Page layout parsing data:

+ + + + + + +

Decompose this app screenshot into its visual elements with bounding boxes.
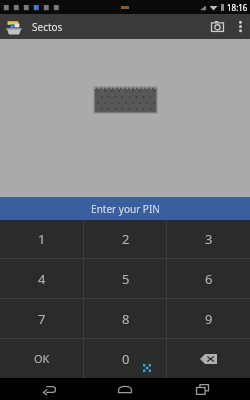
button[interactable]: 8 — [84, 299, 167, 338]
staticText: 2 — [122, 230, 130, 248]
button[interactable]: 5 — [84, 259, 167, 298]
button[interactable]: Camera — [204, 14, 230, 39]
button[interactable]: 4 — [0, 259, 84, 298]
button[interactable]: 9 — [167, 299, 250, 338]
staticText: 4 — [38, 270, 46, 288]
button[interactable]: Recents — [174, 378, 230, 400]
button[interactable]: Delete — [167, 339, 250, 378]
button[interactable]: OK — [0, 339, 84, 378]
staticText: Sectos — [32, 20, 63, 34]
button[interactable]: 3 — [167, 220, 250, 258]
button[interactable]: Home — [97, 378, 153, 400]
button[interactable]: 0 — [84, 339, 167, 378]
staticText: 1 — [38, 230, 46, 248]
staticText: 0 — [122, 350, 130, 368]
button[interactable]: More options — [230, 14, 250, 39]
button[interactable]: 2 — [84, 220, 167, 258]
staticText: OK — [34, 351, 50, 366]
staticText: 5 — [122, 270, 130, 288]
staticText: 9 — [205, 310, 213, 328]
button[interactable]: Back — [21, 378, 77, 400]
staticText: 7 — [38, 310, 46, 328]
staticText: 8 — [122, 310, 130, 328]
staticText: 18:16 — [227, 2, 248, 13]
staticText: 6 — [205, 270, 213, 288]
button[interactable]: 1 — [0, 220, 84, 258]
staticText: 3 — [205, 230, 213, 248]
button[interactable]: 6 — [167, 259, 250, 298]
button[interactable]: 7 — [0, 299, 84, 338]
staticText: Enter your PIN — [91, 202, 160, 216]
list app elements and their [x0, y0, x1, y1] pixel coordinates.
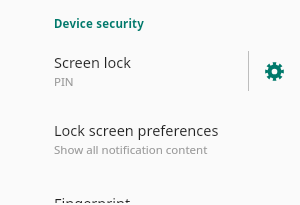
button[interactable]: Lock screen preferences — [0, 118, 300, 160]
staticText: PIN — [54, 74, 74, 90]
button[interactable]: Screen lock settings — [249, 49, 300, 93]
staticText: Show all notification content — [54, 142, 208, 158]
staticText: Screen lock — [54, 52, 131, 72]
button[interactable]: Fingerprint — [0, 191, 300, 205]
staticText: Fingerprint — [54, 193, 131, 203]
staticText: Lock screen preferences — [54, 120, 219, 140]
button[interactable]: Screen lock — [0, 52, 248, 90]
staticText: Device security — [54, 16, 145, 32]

+ + + + + + +

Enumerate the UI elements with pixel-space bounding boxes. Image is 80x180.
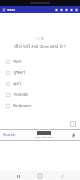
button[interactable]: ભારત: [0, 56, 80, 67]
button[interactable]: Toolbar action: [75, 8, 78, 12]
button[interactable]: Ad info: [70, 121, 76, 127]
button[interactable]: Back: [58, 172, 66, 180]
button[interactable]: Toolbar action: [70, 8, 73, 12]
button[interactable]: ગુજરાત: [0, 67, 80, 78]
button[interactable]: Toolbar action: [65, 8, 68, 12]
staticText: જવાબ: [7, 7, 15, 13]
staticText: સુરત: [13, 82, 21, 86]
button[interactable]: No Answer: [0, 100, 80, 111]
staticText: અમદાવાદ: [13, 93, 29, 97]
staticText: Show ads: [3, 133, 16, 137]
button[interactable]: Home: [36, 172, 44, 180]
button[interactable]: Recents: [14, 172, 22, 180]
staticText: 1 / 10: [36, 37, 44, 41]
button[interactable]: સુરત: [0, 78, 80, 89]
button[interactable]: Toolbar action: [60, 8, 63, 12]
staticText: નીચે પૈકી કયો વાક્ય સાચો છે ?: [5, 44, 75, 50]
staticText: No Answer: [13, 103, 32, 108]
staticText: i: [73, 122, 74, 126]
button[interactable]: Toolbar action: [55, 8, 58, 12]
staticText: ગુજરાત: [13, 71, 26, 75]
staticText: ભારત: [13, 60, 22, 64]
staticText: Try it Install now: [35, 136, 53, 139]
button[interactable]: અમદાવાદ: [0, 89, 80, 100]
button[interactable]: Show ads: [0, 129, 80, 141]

+ + + + + + +

Work required: Take the entries above and copy out all lines with the string "Recents".

Reply:
button[interactable]: Recents — [174, 378, 230, 400]
button[interactable]: Recents: [14, 172, 22, 180]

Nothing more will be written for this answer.